== Assignment ==
Every entry, from first to last, is to be retyped without any alteration.

== Data extracted from a collection ==
........

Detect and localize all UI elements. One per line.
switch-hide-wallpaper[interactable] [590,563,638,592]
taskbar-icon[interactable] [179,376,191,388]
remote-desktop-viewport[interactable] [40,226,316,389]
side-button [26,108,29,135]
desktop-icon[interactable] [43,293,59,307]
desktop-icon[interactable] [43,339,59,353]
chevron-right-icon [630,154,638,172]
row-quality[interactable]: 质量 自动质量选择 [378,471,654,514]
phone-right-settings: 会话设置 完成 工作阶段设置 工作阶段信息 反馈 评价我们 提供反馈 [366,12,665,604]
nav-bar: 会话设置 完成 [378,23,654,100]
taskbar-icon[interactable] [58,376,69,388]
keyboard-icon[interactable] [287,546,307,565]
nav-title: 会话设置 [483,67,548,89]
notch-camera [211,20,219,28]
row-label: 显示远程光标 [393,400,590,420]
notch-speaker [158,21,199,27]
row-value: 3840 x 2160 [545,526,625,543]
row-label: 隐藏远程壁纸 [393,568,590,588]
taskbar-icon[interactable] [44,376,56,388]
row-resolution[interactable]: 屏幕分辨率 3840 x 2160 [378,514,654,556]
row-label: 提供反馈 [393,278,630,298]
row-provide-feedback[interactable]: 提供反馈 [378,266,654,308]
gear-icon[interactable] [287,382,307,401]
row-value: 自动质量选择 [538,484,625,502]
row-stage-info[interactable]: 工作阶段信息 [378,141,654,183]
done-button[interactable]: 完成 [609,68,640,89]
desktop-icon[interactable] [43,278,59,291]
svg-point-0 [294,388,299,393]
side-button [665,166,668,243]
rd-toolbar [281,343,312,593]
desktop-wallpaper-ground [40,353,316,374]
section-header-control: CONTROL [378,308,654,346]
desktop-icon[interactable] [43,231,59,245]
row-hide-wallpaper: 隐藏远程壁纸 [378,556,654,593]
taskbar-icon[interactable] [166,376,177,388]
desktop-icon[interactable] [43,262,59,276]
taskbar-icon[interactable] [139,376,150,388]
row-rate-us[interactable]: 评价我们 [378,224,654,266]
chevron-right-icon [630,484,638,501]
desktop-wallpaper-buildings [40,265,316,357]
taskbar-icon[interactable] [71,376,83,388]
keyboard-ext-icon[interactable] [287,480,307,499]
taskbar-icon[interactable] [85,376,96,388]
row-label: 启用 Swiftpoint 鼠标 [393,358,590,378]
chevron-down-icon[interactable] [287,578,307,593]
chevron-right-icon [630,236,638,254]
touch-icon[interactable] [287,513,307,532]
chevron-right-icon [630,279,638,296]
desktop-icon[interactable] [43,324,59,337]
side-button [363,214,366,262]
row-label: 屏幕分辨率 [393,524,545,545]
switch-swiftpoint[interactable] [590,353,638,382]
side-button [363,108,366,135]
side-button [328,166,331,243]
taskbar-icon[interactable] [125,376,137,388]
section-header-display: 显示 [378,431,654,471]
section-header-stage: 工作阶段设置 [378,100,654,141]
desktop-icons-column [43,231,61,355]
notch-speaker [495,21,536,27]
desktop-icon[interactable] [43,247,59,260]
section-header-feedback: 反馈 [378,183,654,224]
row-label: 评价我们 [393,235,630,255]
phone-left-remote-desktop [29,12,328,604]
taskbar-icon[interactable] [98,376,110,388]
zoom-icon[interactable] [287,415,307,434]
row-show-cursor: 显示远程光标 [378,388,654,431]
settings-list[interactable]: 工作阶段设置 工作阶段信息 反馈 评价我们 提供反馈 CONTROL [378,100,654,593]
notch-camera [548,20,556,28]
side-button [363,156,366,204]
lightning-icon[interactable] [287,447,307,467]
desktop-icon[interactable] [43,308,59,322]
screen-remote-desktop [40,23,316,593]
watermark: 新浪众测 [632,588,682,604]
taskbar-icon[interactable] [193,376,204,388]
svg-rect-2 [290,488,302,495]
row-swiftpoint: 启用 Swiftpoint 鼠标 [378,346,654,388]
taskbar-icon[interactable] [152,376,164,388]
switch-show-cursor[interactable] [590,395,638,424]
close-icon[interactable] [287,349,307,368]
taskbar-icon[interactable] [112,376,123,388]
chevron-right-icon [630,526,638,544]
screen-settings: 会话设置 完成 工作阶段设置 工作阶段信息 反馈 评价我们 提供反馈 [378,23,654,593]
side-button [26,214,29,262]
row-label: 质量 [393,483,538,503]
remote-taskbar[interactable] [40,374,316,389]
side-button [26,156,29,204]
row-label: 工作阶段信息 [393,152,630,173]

........

== Task output ==
Detect and localize all UI elements. One per line.
switch-hide-wallpaper[interactable] [590,563,638,592]
taskbar-icon[interactable] [179,376,191,388]
remote-desktop-viewport[interactable] [40,226,316,389]
side-button [26,108,29,135]
desktop-icon[interactable] [43,293,59,307]
desktop-icon[interactable] [43,339,59,353]
chevron-right-icon [630,154,638,172]
row-quality[interactable]: 质量 自动质量选择 [378,471,654,514]
phone-right-settings: 会话设置 完成 工作阶段设置 工作阶段信息 反馈 评价我们 提供反馈 [366,12,665,604]
nav-bar: 会话设置 完成 [378,23,654,100]
taskbar-icon[interactable] [58,376,69,388]
keyboard-icon[interactable] [287,546,307,565]
nav-title: 会话设置 [483,67,548,89]
notch-camera [211,20,219,28]
row-label: 显示远程光标 [393,400,590,420]
notch-speaker [158,21,199,27]
row-value: 3840 x 2160 [545,526,625,543]
row-label: 隐藏远程壁纸 [393,568,590,588]
taskbar-icon[interactable] [44,376,56,388]
row-resolution[interactable]: 屏幕分辨率 3840 x 2160 [378,514,654,556]
row-label: 提供反馈 [393,278,630,298]
row-provide-feedback[interactable]: 提供反馈 [378,266,654,308]
gear-icon[interactable] [287,382,307,401]
row-value: 自动质量选择 [538,484,625,502]
row-stage-info[interactable]: 工作阶段信息 [378,141,654,183]
done-button[interactable]: 完成 [609,68,640,89]
desktop-icon[interactable] [43,278,59,291]
svg-point-0 [294,388,299,393]
side-button [665,166,668,243]
rd-toolbar [281,343,312,593]
desktop-wallpaper-ground [40,353,316,374]
section-header-control: CONTROL [378,308,654,346]
desktop-icon[interactable] [43,231,59,245]
row-hide-wallpaper: 隐藏远程壁纸 [378,556,654,593]
taskbar-icon[interactable] [166,376,177,388]
desktop-icon[interactable] [43,262,59,276]
taskbar-icon[interactable] [139,376,150,388]
row-rate-us[interactable]: 评价我们 [378,224,654,266]
chevron-right-icon [630,484,638,501]
desktop-wallpaper-buildings [40,265,316,357]
taskbar-icon[interactable] [71,376,83,388]
keyboard-ext-icon[interactable] [287,480,307,499]
taskbar-icon[interactable] [85,376,96,388]
row-label: 启用 Swiftpoint 鼠标 [393,358,590,378]
chevron-down-icon[interactable] [287,578,307,593]
chevron-right-icon [630,236,638,254]
touch-icon[interactable] [287,513,307,532]
chevron-right-icon [630,279,638,296]
desktop-icon[interactable] [43,324,59,337]
side-button [363,214,366,262]
row-label: 屏幕分辨率 [393,524,545,545]
switch-swiftpoint[interactable] [590,353,638,382]
side-button [363,108,366,135]
side-button [328,166,331,243]
taskbar-icon[interactable] [125,376,137,388]
section-header-display: 显示 [378,431,654,471]
section-header-stage: 工作阶段设置 [378,100,654,141]
desktop-icons-column [43,231,61,355]
notch-speaker [495,21,536,27]
desktop-icon[interactable] [43,247,59,260]
section-header-feedback: 反馈 [378,183,654,224]
row-label: 评价我们 [393,235,630,255]
phone-left-remote-desktop [29,12,328,604]
taskbar-icon[interactable] [98,376,110,388]
zoom-icon[interactable] [287,415,307,434]
row-show-cursor: 显示远程光标 [378,388,654,431]
settings-list[interactable]: 工作阶段设置 工作阶段信息 反馈 评价我们 提供反馈 CONTROL [378,100,654,593]
notch-camera [548,20,556,28]
side-button [363,156,366,204]
lightning-icon[interactable] [287,447,307,467]
desktop-icon[interactable] [43,308,59,322]
screen-remote-desktop [40,23,316,593]
watermark: 新浪众测 [632,588,682,604]
taskbar-icon[interactable] [193,376,204,388]
svg-rect-2 [290,488,302,495]
row-swiftpoint: 启用 Swiftpoint 鼠标 [378,346,654,388]
taskbar-icon[interactable] [152,376,164,388]
switch-show-cursor[interactable] [590,395,638,424]
close-icon[interactable] [287,349,307,368]
taskbar-icon[interactable] [112,376,123,388]
chevron-right-icon [630,526,638,544]
screen-settings: 会话设置 完成 工作阶段设置 工作阶段信息 反馈 评价我们 提供反馈 [378,23,654,593]
side-button [26,214,29,262]
row-label: 质量 [393,483,538,503]
remote-taskbar[interactable] [40,374,316,389]
side-button [26,156,29,204]
row-label: 工作阶段信息 [393,152,630,173]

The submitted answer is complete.